August 2021

A team of researchers affiliated with the UC Davis Center for Healthcare Policy and Research (CHPR) has completed an assessment of whether opioid dose tapering among patients prescribed stable, long-term, high-dose opioids is associated with risks of subsequent overdose or mental health crisis. The team, led by Alicia Agnoli, M.D., M.P.H., M.H.S., published their results in the August 3rd issue of JAMA.

In response to the ongoing opioid crisis in the United States, federal agencies such as the Centers for Disease Control and Prevention (CDC, 2016) had previously recommended both against using higher doses of opioids to manage chronic pain and for dose tapering when harms of continued therapy outweigh perceived benefits for individual patients. But a few studies since have suggested that tapering, in certain circumstances, could trigger unhealthy substance use, depression, anxiety, or have other negative effects and subsequent U.S. recommendations have advised caution in opioid de-prescribing.

To get a clearer picture of the potential risks associated with tapering opioids, Dr.

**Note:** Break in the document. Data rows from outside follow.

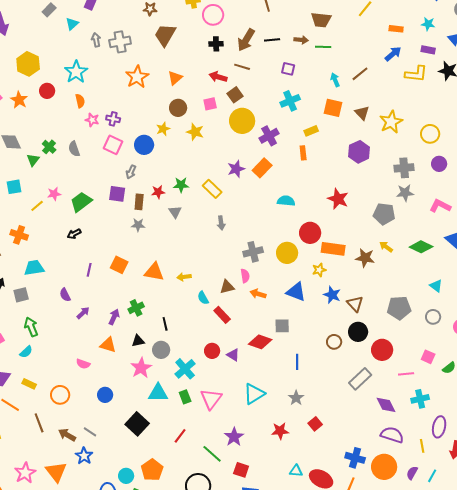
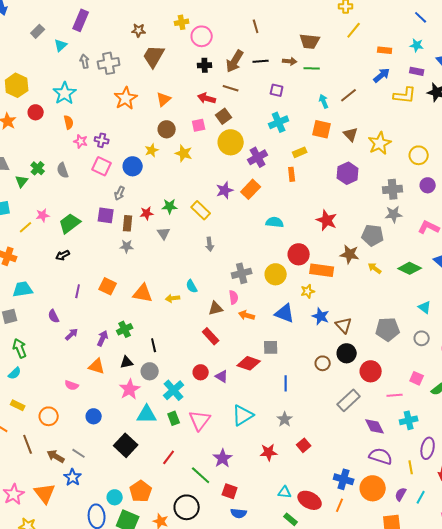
brown star: (365, 258) -> (350, 254), moved
cyan semicircle: (203, 298) -> (192, 286), moved

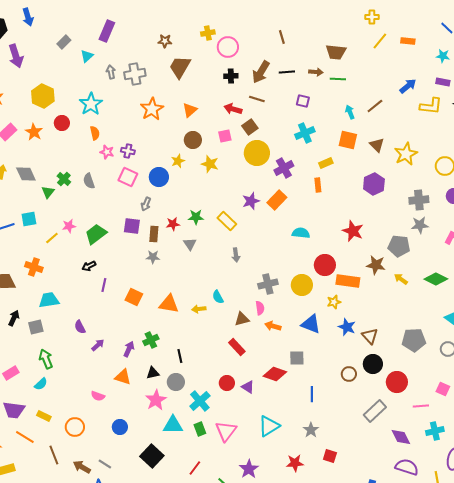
orange rectangle: (385, 50) -> (408, 41), moved
purple line: (78, 291) -> (104, 285), moved
red square: (304, 445) -> (330, 456), turned -32

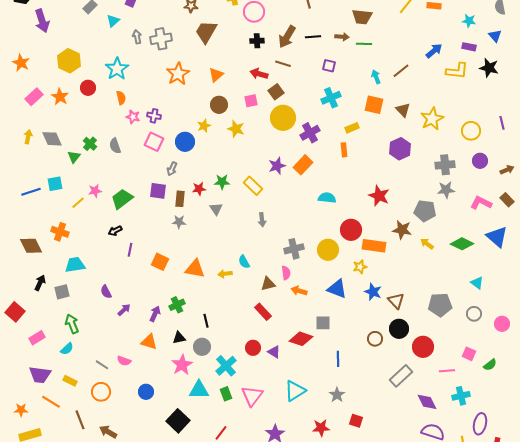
gray line: (105, 464) -> (102, 365), moved

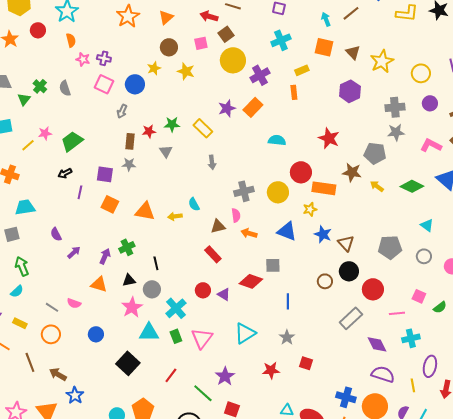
purple square: (158, 191) -> (105, 174), moved

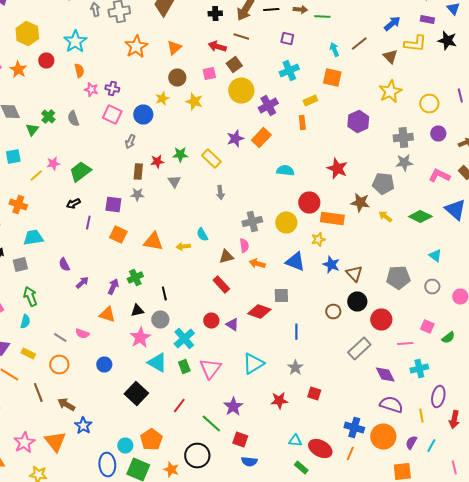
brown triangle: (353, 52) -> (390, 56), moved
cyan semicircle: (17, 291) -> (25, 322), turned -32
cyan triangle: (149, 332) -> (157, 362), turned 30

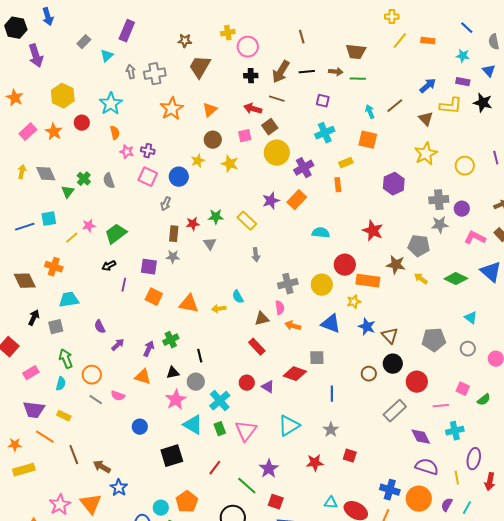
purple circle: (438, 134) -> (462, 209), moved
orange circle: (59, 364) -> (92, 375), moved
black square: (136, 394) -> (172, 456), turned 30

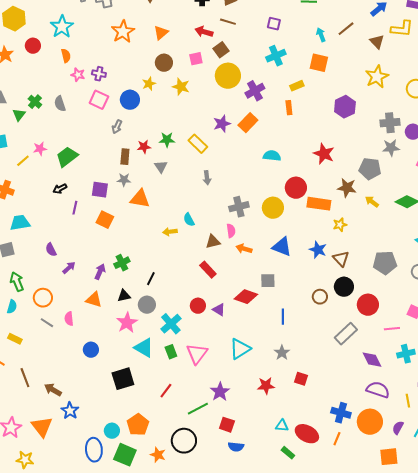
yellow star: (354, 302) -> (340, 225), moved
orange triangle: (189, 304) -> (140, 199), moved
black line: (200, 356) -> (151, 279), turned 40
pink semicircle: (118, 396) -> (69, 319), turned 64
green line: (247, 486) -> (198, 409), turned -70

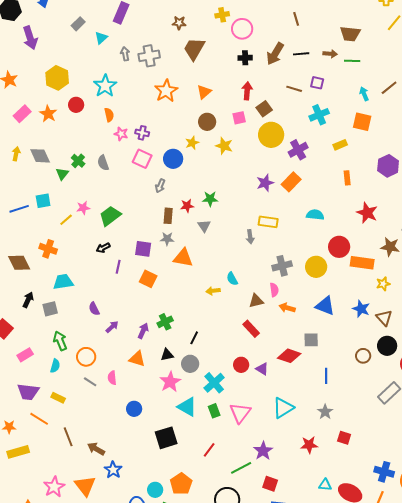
brown line: (228, 22) -> (294, 89), moved
red arrow: (204, 32) -> (247, 91), turned 78
orange rectangle: (289, 108) -> (347, 178), moved
yellow rectangle: (198, 144) -> (268, 222), moved, turned -36

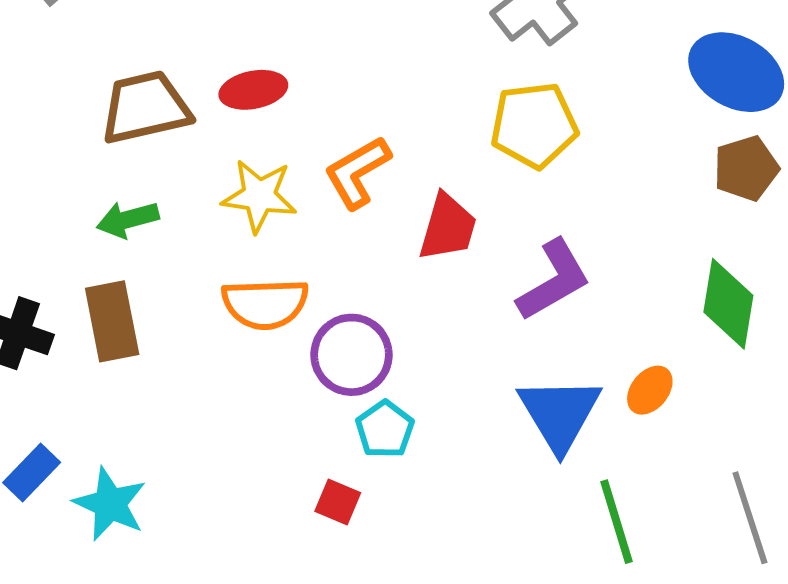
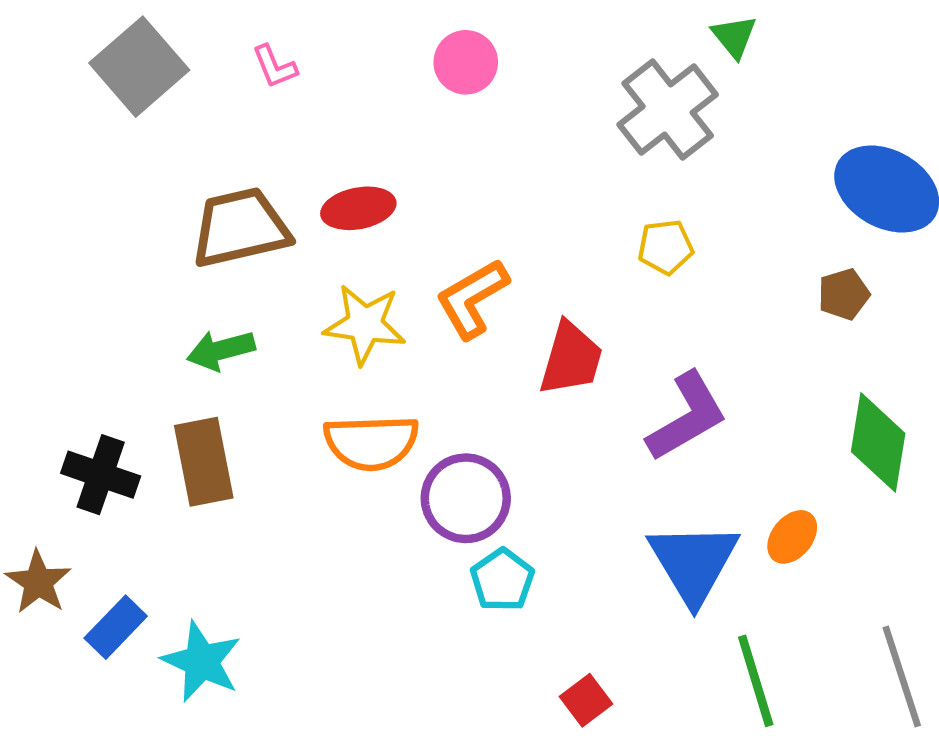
yellow pentagon: (534, 125) -> (665, 247), size x0.6
brown pentagon: (746, 168) -> (844, 294), moved, size x0.7
red square: (338, 502) -> (586, 700), moved, turned 30

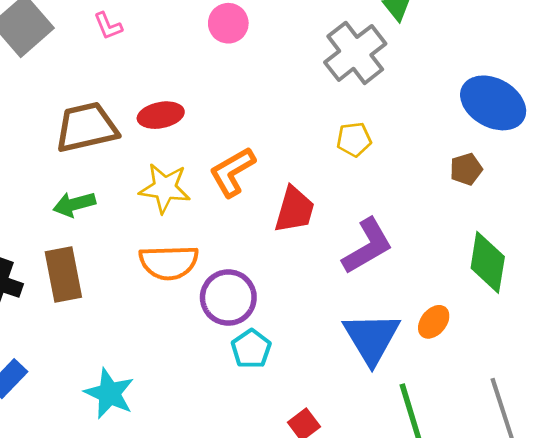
cyan star: (202, 662) -> (109, 393), moved

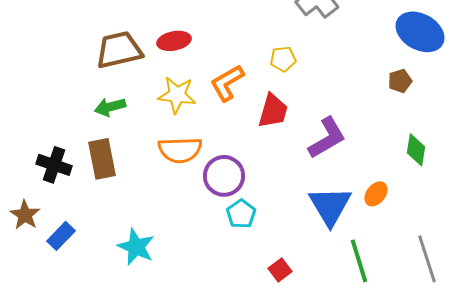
yellow pentagon: (354, 139) -> (283, 59), moved
green diamond: (488, 262) -> (416, 150), size x0.7

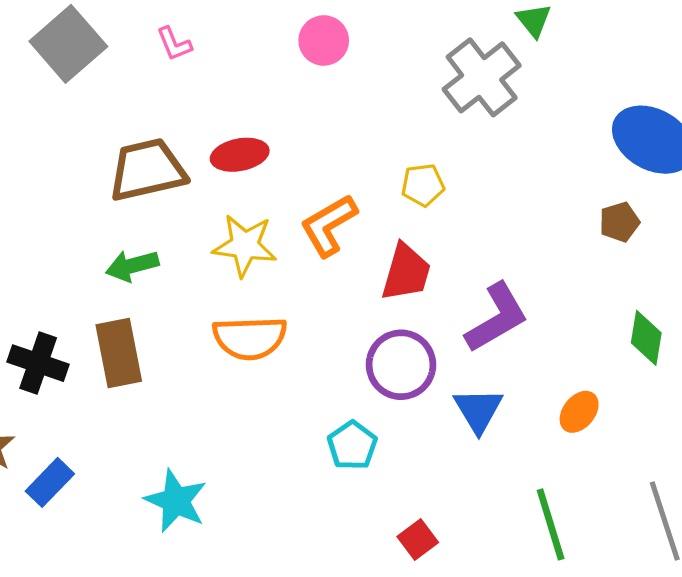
purple circle: (224, 176) -> (401, 365), moved
blue triangle: (330, 206) -> (478, 410), moved, size x0.7

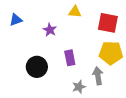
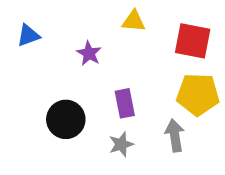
gray star: (79, 87) -> (121, 144), moved

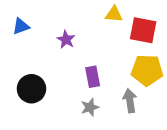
yellow triangle: (134, 21) -> (114, 14), moved
black circle: (66, 119) -> (31, 89), moved

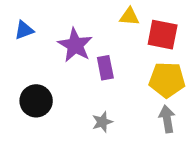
purple star: (66, 40) -> (75, 45), size x1.6
purple rectangle: (93, 77) -> (105, 68), moved
gray arrow: (130, 101) -> (167, 119), moved

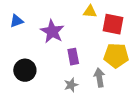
purple rectangle: (105, 68) -> (73, 57), moved
gray arrow: (167, 119) -> (99, 78), moved

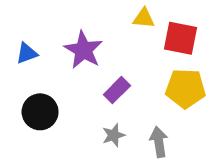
blue triangle: (17, 21) -> (27, 53), moved
purple rectangle: (73, 57) -> (117, 90), turned 56
gray arrow: (99, 78) -> (159, 142), moved

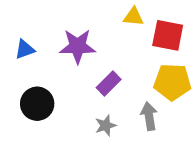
purple star: (84, 50) -> (78, 46), turned -30
gray arrow: (159, 142) -> (149, 116), moved

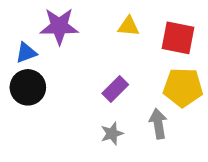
yellow triangle: (134, 17) -> (129, 26), moved
purple star: (78, 46) -> (59, 26), moved
black circle: (37, 104) -> (28, 87), moved

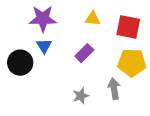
blue triangle: (26, 53) -> (44, 46), moved, turned -42
purple rectangle: (115, 89) -> (84, 53), moved

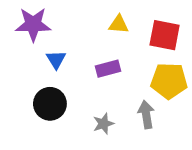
purple star: (43, 19) -> (33, 24), moved
purple rectangle: (84, 53) -> (108, 69), turned 30
black circle: (20, 63) -> (50, 104), moved

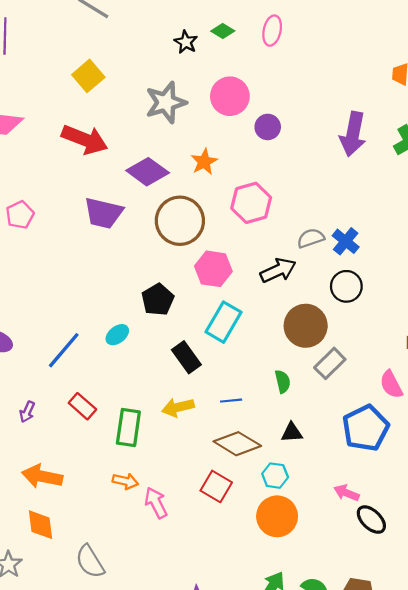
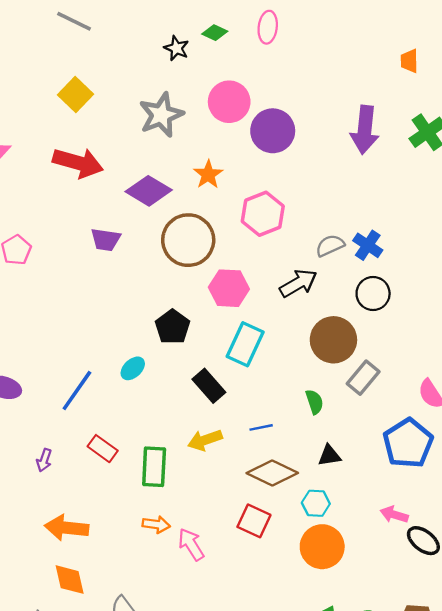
purple circle: (268, 127) -> (273, 131), size x1.6
purple trapezoid: (103, 213) -> (106, 240), size x0.7

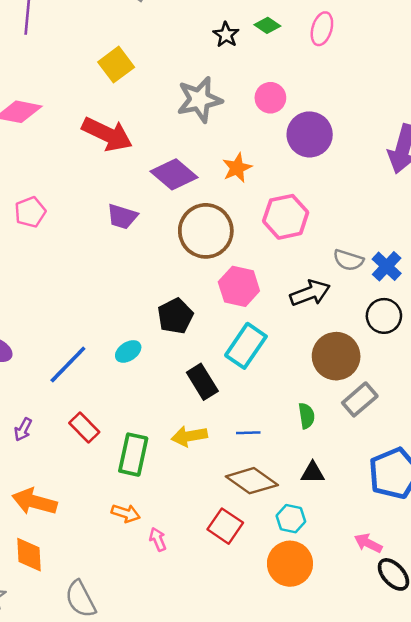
pink circle: (229, 102) -> (270, 98), size x0.7
gray semicircle: (330, 246) -> (348, 260), turned -148
pink arrow: (191, 544) -> (158, 539), size x0.7

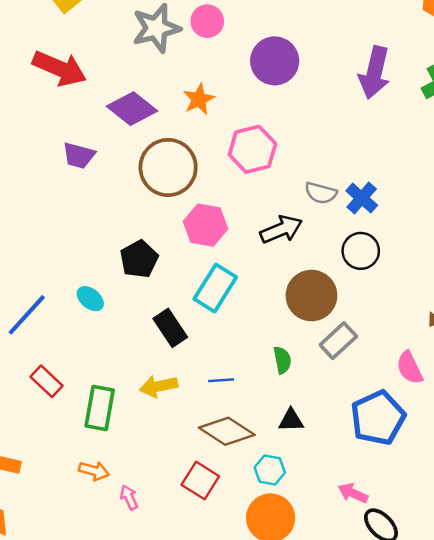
pink circle: (270, 98) -> (207, 21), moved
cyan ellipse: (128, 351) -> (90, 299), turned 75

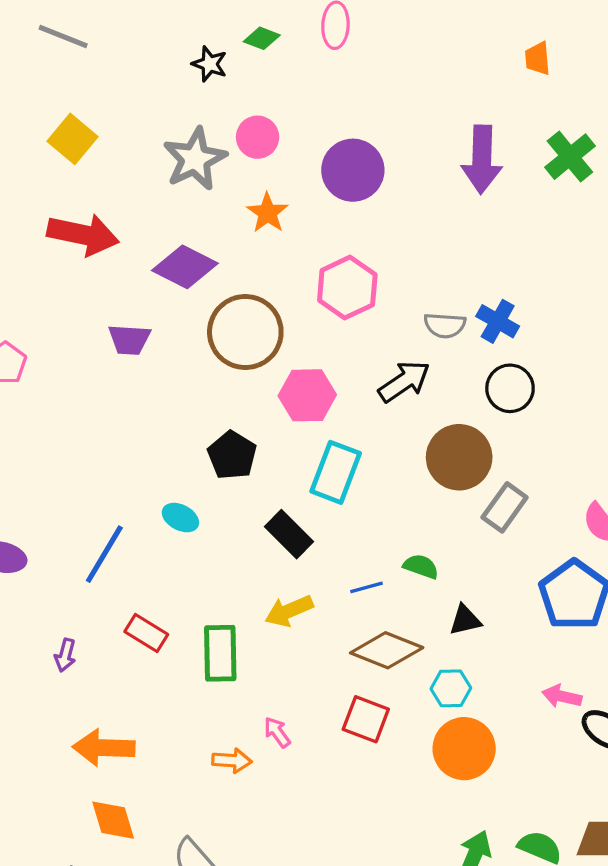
orange star: (199, 99) -> (267, 213), moved
green semicircle: (282, 360) -> (421, 566), moved, turned -48
orange arrow: (94, 471) -> (232, 761), moved
pink arrow: (129, 497) -> (277, 732), moved

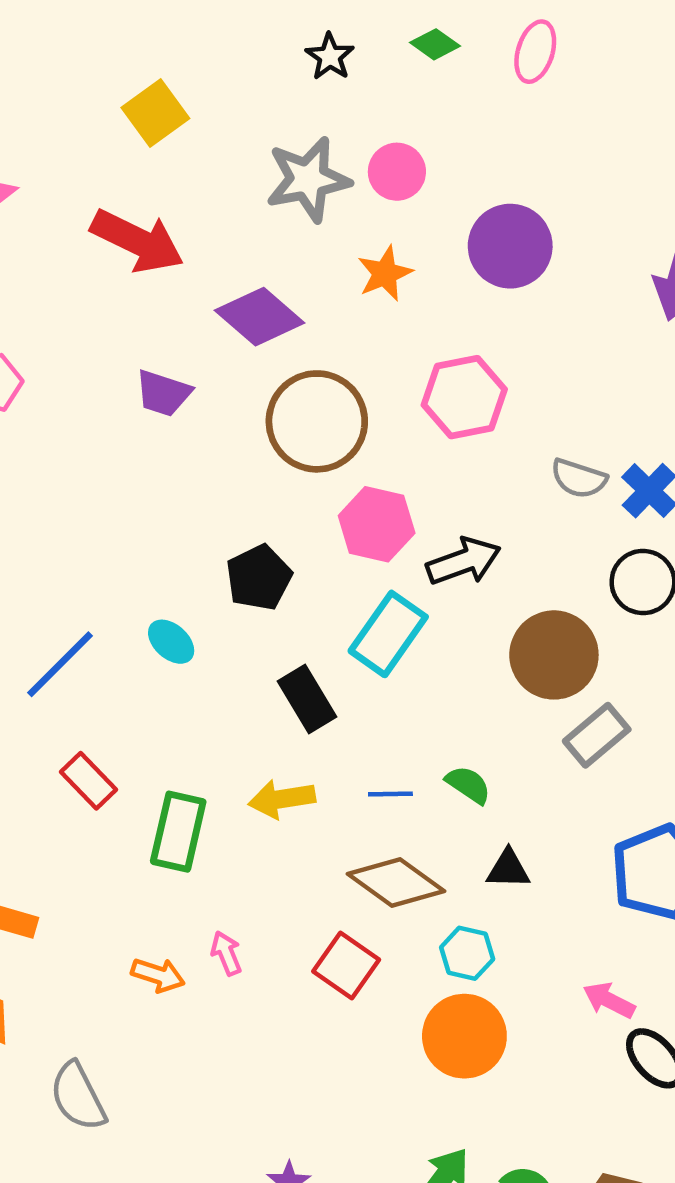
black star: (210, 64) -> (330, 57), moved
black arrow: (404, 381) -> (464, 561), moved

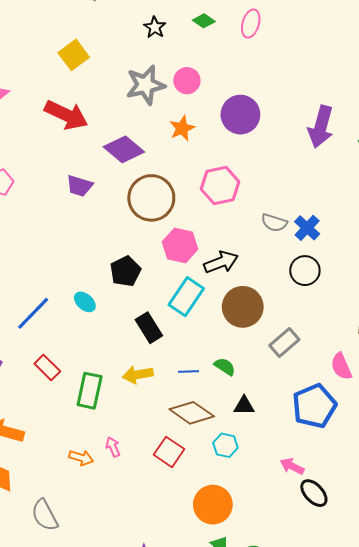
brown circle: (554, 655) -> (243, 307), moved
orange circle: (464, 1036) -> (213, 505), moved

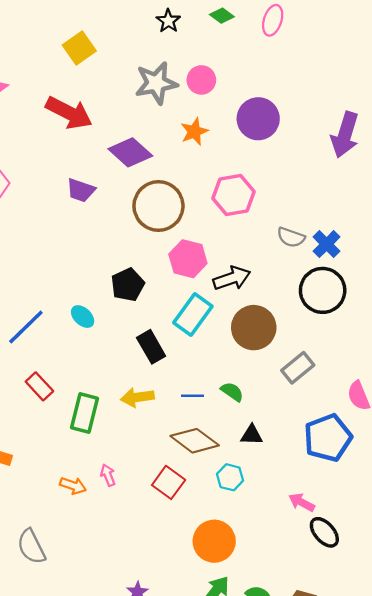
black circle: (305, 271) -> (323, 290), size x1.4

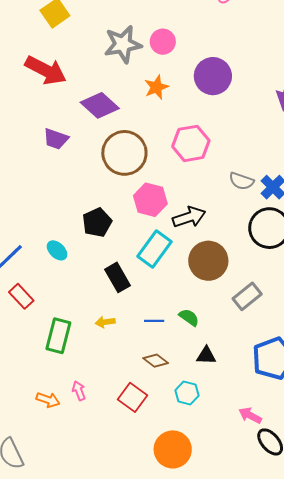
red rectangle: (39, 386) -> (21, 296), moved
yellow arrow: (137, 397) -> (105, 322), size x0.7
brown diamond: (195, 441) -> (156, 361), size x0.6

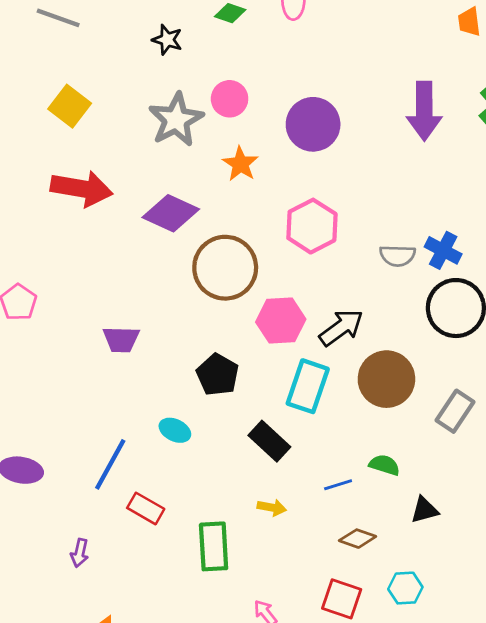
purple trapezoid: (56, 139) -> (121, 339), moved
yellow arrow: (105, 322) -> (272, 508), turned -144
cyan hexagon: (187, 393) -> (405, 588), moved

Agnoli and her team of UC Davis colleagues conducted a retrospective cohort study of de-identified data from 113,618 patients prescribed stable, high-dose, long-term (for at least 12 months) opioids. They compared patients who had had their doses tapered (reduced by at least 15%) with patients before or without tapering and found that risks of both suffering an overdose and experiencing a mental health crisis were significantly higher for the group of patients whose doses had been tapered.

The authors note that limitations of their study include the nature of the administrative data analyzed and its observational study design; nevertheless, the study findings raise questions about potential harms of tapering. An editorial in the same issue of JAMA, “Opioid Tapering Practices—Time for Reconsideration?,” considers these potential harms further.

Dr. Agnoli and co-authors of the JAMA paper Elizabeth Magnan, Anthony Jerant, and Joshua Fenton are all faculty members in the UC Davis Department of Family and Community Medicine, while co-author Daniel Tancredi is a faculty member in the Department of Pediatrics. Co-author Guibo Xing, Ph.D., is a staff statistician at CHPR.